Records follow. Pull out every line that contains "item".

== Segment start ==

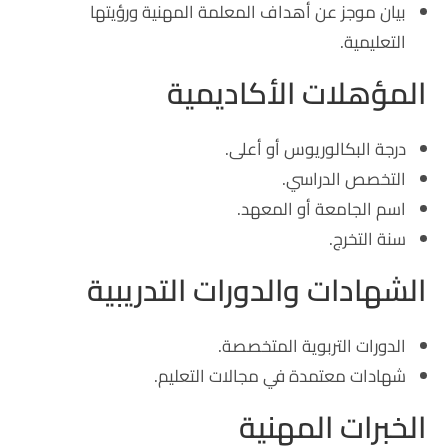
بيان موجز عن أهداف المعلمة المهنية ورؤيتها
التعليمية.
المؤهلات الأكاديمية
درجة البكالوريوس أو أعلى.
التخصص الدراسي.
اسم الجامعة أو المعهد.
سنة التخرج.
الشهادات والدورات التدريبية
الدورات التربوية المتخصصة.
شهادات معتمدة في مجالات التعليم.
الخبرات المهنية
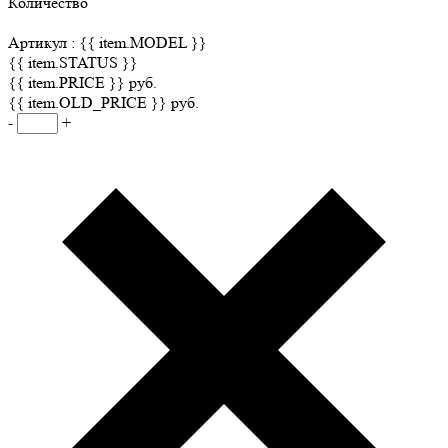
Количество
Артикул :
{{ item.MODEL }}
{{ item.STATUS }}
{{ item.PRICE }} руб.
{{ item.OLD_PRICE }} руб.
-
+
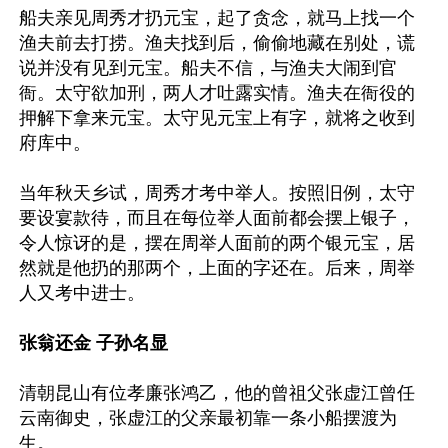
船夫亲见周秀才扔元宝，起了贪念，就马上找一个
渔夫前去打捞。渔夫找到后，偷偷地藏在别处，谎
说并没有见到元宝。船夫不信，与渔夫大闹到官
衙。太守欲加刑，两人才吐露实情。渔夫在衙役的
押解下拿来元宝。太守见元宝上有字，就将之收到
府库中。

当年秋天乡试，周秀才考中举人。按照旧例，太守
要设宴款待，而且在每位举人面前都会摆上银子，
令人惊讶的是，摆在周举人面前的两个银元宝，居
然就是他扔的那两个，上面的字还在。后来，周举
人又考中进士。

张翁还金 子孙名显
清朝昆山有位孝廉张鸿乙，他的曾祖父张虚江曾任
云南御史，张虚江的父亲最初靠一条小船摆渡为
生。
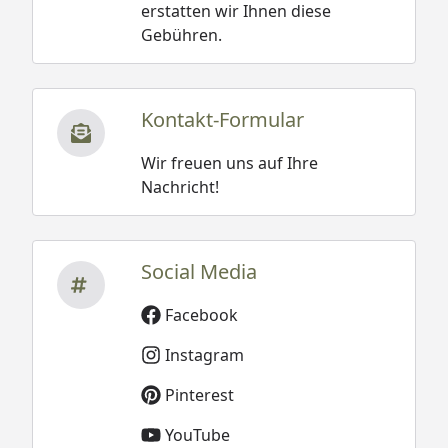
erstatten wir Ihnen diese
Gebühren.
Kontakt-Formular
Wir freuen uns auf Ihre
Nachricht!
Social Media
Facebook
Instagram
Pinterest
YouTube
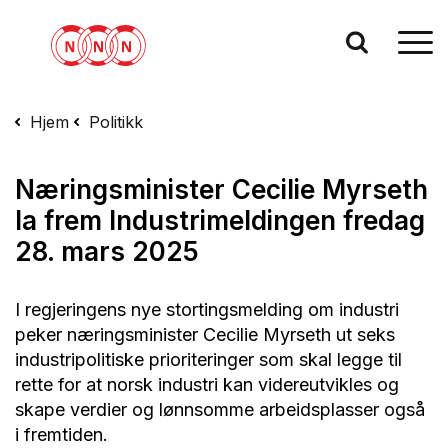
Hjem
Politikk
Næringsminister Cecilie Myrseth
la frem Industrimeldingen fredag
28. mars 2025
I regjeringens nye stortingsmelding om industri
peker næringsminister Cecilie Myrseth ut seks
industripolitiske prioriteringer som skal legge til
rette for at norsk industri kan videreutvikles og
skape verdier og lønnsomme arbeidsplasser også
i fremtiden.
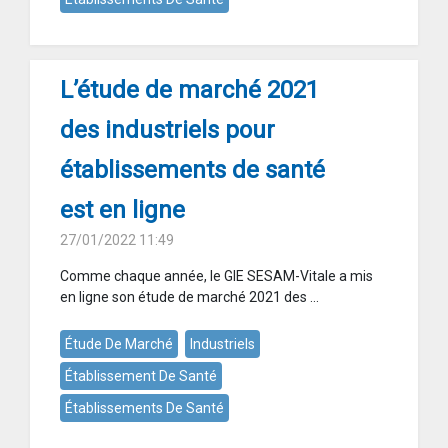
L’étude de marché 2021
des industriels pour
établissements de santé
est en ligne
27/01/2022 11:49
Comme chaque année, le GIE SESAM-Vitale a mis
en ligne son étude de marché 2021 des ...
Étude De Marché
Industriels
Établissement De Santé
Établissements De Santé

== Segment end ==

▶ _Your response_
{{ item.MODEL }}
{{ item.STATUS }}
{{ item.PRICE }} руб.
{{ item.OLD_PRICE }} руб.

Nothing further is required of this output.